NVIDIA Triton Inference Server Security

Triton is a production-grade inference server that supports multiple model frameworks and advanced deployment features.

Multi-Model Security

Triton serves multiple models simultaneously through a model repository. Security considerations for multi-model serving include access control per model (not all users should have access to all models), resource isolation between models (one model's load should not affect another model's performance), and model versioning security (ensuring the correct model version is served and unauthorized version changes are detected).

Ensemble Model Security

Triton supports ensemble models where multiple models are chained together. The data flowing between models in an ensemble represents an internal attack surface. If one model in the ensemble is compromised, it can pass manipulated data to downstream models.

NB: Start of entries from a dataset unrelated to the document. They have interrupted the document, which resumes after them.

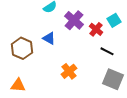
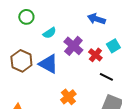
blue triangle: (49, 38) -> (48, 64), size x1.5
brown hexagon: (22, 48) -> (21, 61), moved

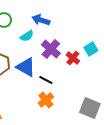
blue arrow: (96, 19) -> (41, 20), moved
black line: (106, 77) -> (46, 80), moved

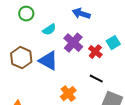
blue arrow: (41, 20) -> (81, 14), moved
black line: (46, 80) -> (96, 79), moved

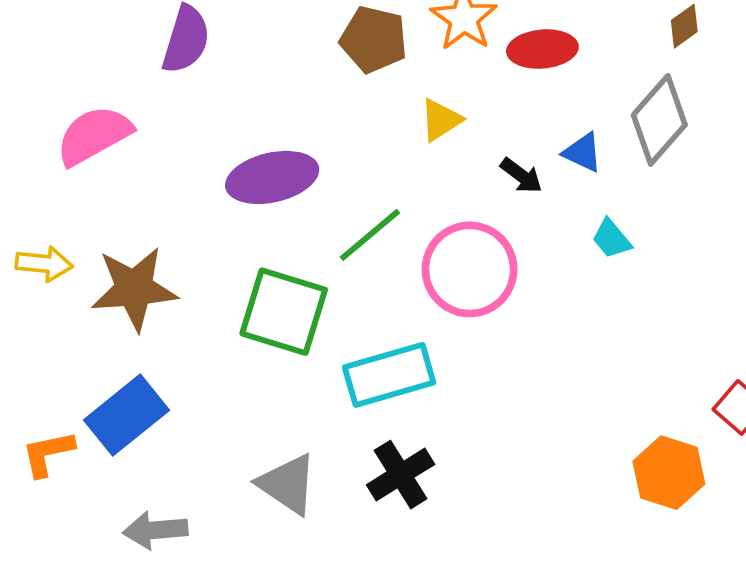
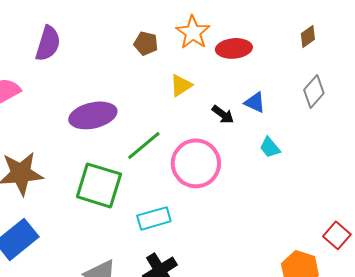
brown pentagon: (374, 39) -> (146, 43), size x0.7
gray diamond: (659, 120) -> (314, 91), moved, size x0.7
cyan rectangle: (389, 375) -> (154, 218), size x0.7

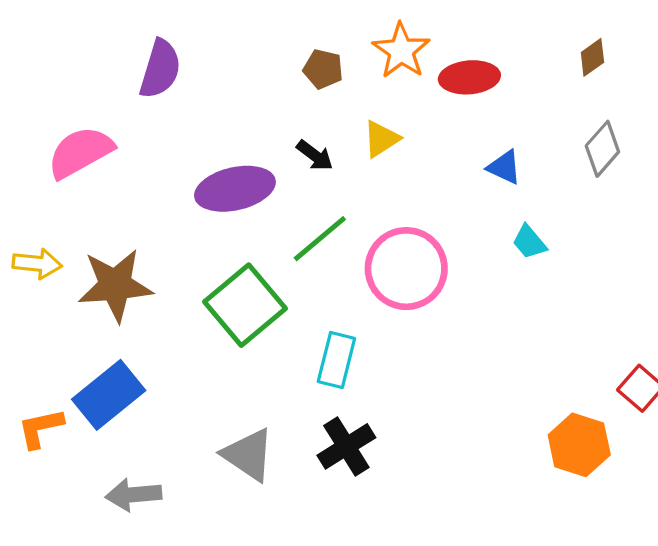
black arrow: (223, 114) -> (315, 155), moved
green square: (99, 185) -> (245, 305), turned 33
cyan rectangle: (154, 218) -> (336, 360), turned -60

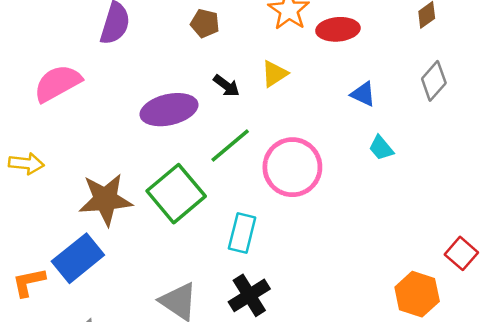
brown pentagon: (323, 69) -> (205, 23), moved
brown star: (115, 285) -> (105, 200), moved

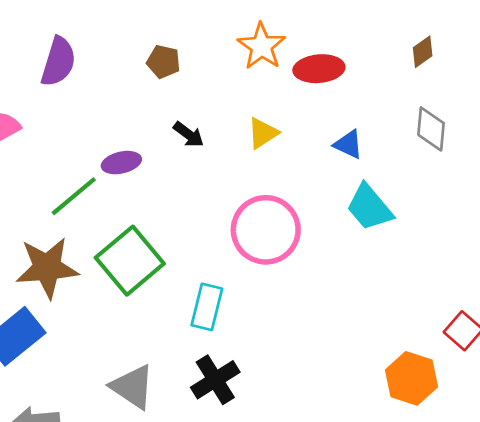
yellow triangle: (274, 74) -> (263, 133), moved
gray diamond: (434, 81) -> (431, 129), turned -36
purple ellipse: (169, 110) -> (121, 163), size x0.6
green line: (230, 146) -> (74, 196), moved
cyan trapezoid: (381, 148) -> (369, 207), size x1.6

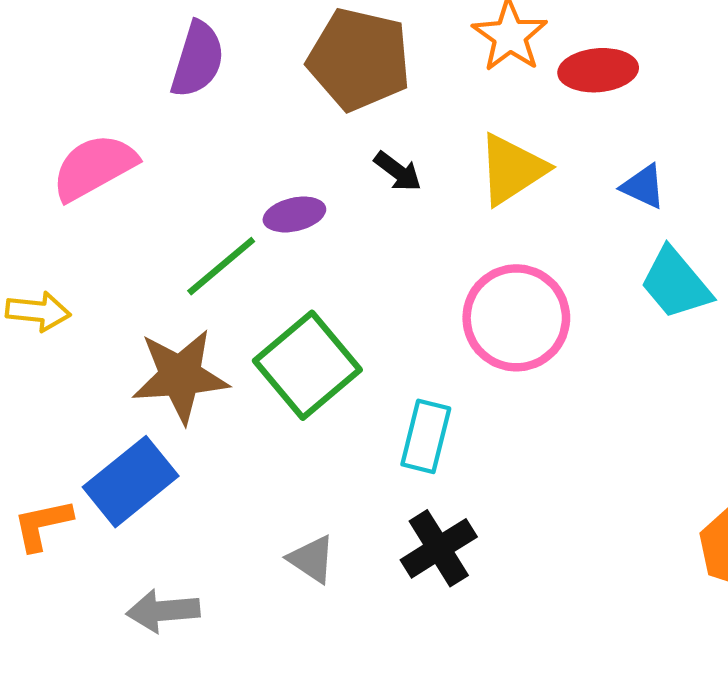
brown pentagon: (163, 62) -> (359, 59), size x2.0
yellow triangle: (263, 133) -> (512, 169), size x1.5
gray triangle: (133, 387) -> (312, 559), size x0.7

Validate data at ensemble boundaries. Implement type checking and range validation for data passed between ensemble stages. Monitor ensemble execution for anomalous data patterns.

gRPC and HTTP Security

Triton exposes both gRPC and HTTP endpoints. Configure TLS for both protocols. Implement authentication at the reverse proxy layer. Use gRPC interceptors for request validation and logging.

Model Repository Security

Triton loads models from a model repository (local directory or cloud storage). Secure the model repository with strict access controls. Implement file integrity monitoring to detect unauthorized model changes. Use Triton's model control API with authentication to prevent unauthorized model loading or unloading.

Cross-Framework Security Practices

Logging and Monitoring

Implement comprehensive logging for all model serving infrastructure. Log all API requests with timestamps, source identity, and request parameters. Log all responses with token counts and latency. Log model loading and unloading events. Log errors, timeouts, and unusual conditions.

Monitor these logs for anomalous patterns: unusual request volumes, requests from unexpected sources, abnormally large inputs or outputs, and error rate spikes.

Network Security

Deploy model serving infrastructure in private networks. Use API gateways or reverse proxies as the single entry point. Implement network policies that restrict which services can communicate with the serving infrastructure. Block all outbound network access from the serving containers unless specifically required.

Update Management

Keep model serving frameworks updated. Security patches for vLLM, TGI, and Triton address vulnerabilities in request handling, model loading, memory management, and API processing. Establish a regular update cadence and test updates in staging before production deployment.

Incident Response

Prepare for serving infrastructure incidents. Define procedures for handling model compromise (unauthorized model changes), service abuse (DoS, unauthorized access), data leakage (model outputs containing sensitive data), and infrastructure compromise (container escape, GPU exploitation).

Ensure that incident response procedures include the ability to quickly roll back to a known-good model version, block specific API keys or source IPs, increase logging granularity for investigation, and isolate compromised infrastructure.

Model serving security is the front door of your AI deployment. A hardened serving layer protects against unauthorized access, resource abuse, and infrastructure compromise. Invest in serving security proportional to the sensitivity and exposure of the models being served.